Der KSC setzt auf seine Einzelkönner

Der Karlsruher SC reist nach einer starken Rückrunde mit breiter Brust nach Hamburg. Taktisch und spielerisch bieten die Karlsruher deutsche Standardkost: Trainer Markus Kauczinski lässt seine Mannschaft ein 4-2-3-1 spielen, das ganz auf die Stärken seiner Einzelspieler ausgerichtet ist. Der Fokus liegt vor allem auf dem Spiel über die Flügel. Gerade Rechtsaußen Manuel Torres bringt viel Wirbel ins Spiel und zieht dabei häufig in die Mitte. Er ist einer der auffälligsten Akteure der Mannschaft. Obwohl er vor zwei Jahren noch bei den Schalker Amateuren aussortiert wurde.

Alle Angriffsbemühungen sind darauf ausgerichtet, Stürmer Rouwen Hennings in Szene zu setzen. Hennings ist ein Angreifer der klassischen Färbung: Im Mittelfeld hält er die Bälle und lässt sie auf die nachrückenden Sechser abprallen, im Strafraum sucht er den direkten Weg zum Tor. Insgesamt 17 mal schoss, spitzelte oder köpfte er den Ball in dieser Saison in den Kasten. Damit ist er Torschützenkönig der zweiten Liga.

Die HSV-Defensive ist unter Labbadia stabiler geworden

Die Offensive der Karlsruher setzt eher auf individuelle denn kollektive Klasse. Das könnte dem HSV zugutekommen. Auf der Haben-Seite können die Hamburger verbuchen, dass sie zuletzt unter Bruno Labbadia defensiv besser agierten als bei den katastrophalen Auftritten unter Sportdirektor-Schrägstrich-Aushilfstrainer Peter Knäbel.

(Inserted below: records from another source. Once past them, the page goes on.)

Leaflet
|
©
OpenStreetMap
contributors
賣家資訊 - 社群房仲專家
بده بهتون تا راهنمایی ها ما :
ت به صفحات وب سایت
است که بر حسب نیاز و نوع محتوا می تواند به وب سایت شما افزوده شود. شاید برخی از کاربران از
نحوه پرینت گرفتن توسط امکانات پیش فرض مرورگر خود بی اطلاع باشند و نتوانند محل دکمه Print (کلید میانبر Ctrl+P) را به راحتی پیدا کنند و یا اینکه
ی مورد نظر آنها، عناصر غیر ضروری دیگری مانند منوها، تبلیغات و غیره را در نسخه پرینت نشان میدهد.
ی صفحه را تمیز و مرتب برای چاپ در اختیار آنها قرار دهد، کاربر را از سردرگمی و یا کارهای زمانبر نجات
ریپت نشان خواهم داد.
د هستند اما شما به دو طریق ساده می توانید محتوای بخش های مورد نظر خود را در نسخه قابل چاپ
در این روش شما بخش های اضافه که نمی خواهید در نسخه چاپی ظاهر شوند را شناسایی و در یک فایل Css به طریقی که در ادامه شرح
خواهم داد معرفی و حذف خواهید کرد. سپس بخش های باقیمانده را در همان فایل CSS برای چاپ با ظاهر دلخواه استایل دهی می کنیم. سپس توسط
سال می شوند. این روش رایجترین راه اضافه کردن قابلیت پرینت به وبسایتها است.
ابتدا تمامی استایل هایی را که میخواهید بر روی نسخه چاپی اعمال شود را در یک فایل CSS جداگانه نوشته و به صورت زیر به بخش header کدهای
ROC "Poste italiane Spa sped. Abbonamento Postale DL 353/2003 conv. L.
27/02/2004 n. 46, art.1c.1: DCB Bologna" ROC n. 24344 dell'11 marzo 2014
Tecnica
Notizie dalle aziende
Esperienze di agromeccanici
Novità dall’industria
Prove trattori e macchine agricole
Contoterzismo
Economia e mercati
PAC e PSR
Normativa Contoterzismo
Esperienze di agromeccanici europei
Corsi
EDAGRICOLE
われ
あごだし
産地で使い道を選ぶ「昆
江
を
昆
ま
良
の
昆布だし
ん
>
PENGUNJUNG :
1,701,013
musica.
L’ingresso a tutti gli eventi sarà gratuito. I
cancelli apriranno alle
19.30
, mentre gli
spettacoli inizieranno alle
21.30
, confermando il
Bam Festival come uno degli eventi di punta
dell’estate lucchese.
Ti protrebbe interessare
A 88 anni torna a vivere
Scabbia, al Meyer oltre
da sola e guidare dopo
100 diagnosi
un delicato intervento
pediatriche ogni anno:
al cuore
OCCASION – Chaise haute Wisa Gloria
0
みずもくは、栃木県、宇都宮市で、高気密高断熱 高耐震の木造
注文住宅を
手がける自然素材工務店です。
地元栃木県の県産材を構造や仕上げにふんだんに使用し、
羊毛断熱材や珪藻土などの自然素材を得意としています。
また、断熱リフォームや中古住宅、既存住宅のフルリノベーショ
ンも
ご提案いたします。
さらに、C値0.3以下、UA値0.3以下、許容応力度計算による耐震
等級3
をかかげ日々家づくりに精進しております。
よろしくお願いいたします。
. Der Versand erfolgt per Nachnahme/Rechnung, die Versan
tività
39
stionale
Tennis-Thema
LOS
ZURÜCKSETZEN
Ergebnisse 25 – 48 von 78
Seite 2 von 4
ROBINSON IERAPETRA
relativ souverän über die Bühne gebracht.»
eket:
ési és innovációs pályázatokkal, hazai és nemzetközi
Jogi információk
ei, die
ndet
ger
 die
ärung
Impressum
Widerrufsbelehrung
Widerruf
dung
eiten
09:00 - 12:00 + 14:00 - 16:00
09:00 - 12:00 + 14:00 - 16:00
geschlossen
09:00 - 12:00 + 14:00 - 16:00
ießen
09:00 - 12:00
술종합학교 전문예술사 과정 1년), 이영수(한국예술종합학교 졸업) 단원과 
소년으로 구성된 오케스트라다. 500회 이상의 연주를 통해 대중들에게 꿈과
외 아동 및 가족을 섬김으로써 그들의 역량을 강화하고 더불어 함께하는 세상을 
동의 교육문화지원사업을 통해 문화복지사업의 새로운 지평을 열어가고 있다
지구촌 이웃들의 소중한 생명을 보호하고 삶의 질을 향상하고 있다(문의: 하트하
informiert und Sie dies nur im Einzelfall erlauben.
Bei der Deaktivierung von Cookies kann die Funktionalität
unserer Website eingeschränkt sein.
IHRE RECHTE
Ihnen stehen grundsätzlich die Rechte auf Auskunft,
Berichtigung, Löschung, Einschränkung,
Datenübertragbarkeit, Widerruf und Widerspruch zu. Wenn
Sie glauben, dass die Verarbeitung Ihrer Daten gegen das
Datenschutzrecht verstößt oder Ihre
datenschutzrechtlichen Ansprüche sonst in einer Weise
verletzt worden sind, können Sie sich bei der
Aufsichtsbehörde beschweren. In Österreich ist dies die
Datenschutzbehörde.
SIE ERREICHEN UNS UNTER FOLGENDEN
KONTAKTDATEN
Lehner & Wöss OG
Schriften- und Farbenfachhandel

Besonders die neu formierte Doppelsechs aus Gojko Kacar und Marcelo Diaz harmoniert prächtig. Kacar kann seine Aggressivität und seinen Vorwärtsdrang einbringen, während Diaz als Abfangjäger die Abwehr abschirmt. Beide verschieben in der Defensive weit zum Flügel, sodass die Hamburger auch wenig Probleme haben, gegnerische Außenstürmer zu doppeln. Pluspunkt für den HSV.